Enero dejó una fotografía poco habitual para el comienzo de año en Argentina: una serie de indicadores económicos que mostraron mejoras en áreas clave, dando al Gobierno motivos para consolidar un clima de mayor confianza financiera.
Uno de los principales avances se observó en la posición de reservas internacionales del Banco Central, que aumentaron significativamente durante el mes gracias a un plan de recompras sostenido. Esto contribuyó también a la estabilidad cambiaria y a una menor presión sobre el dólar, que se mantuvo alejado del techo de la banda de flotación.
El riesgo país, medido por el índice de JP Morgan, cerró enero por debajo de los 500 puntos básicos, un nivel que no se veía desde 2018. Esta caída prolongada del indicador sugiere que los mercados ven una mejora en la percepción de solvencia crediticia de la Argentina, impulsando una sensación de mayor normalidad en los activos financieros locales.
En los mercados de capitales, las acciones argentinas en moneda dura mostraron rendimientos positivos, con subas notables en varios sectores, mientras que los bonos soberanos acumularon ganancias en el mes. Este comportamiento reflejó un mayor apetito por instrumentos locales tras un periodo de volatilidad.

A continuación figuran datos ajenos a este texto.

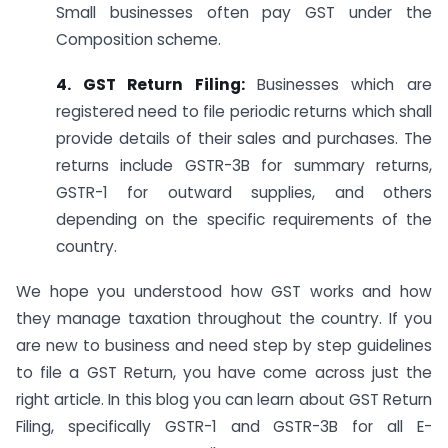
Small businesses often pay GST under the
Composition scheme.
4. GST Return Filing:
Businesses which are
registered need to file periodic returns which shall
provide details of their sales and purchases. The
returns include GSTR-3B for summary returns,
GSTR-1 for outward supplies, and others
depending on the specific requirements of the
country.
We hope you understood how GST works and how
they manage taxation throughout the country. If you
are new to business and need step by step guidelines
to file a GST Return, you have come across just the
right article. In this blog you can learn about GST Return
Filing, specifically GSTR-1 and GSTR-3B for all E-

Si bien los desafíos no desaparecen, como los vencimientos de deuda que Argentina enfrentará a lo largo de 2026, estos resultados de enero conforman una señal alentadora para quienes monitorean la evolución económica del país. La combinación de reservas fortalecidas, dólar más estable y confianza inversora podría marcar el inicio de una dinámica más sólida si se mantiene en los próximos meses.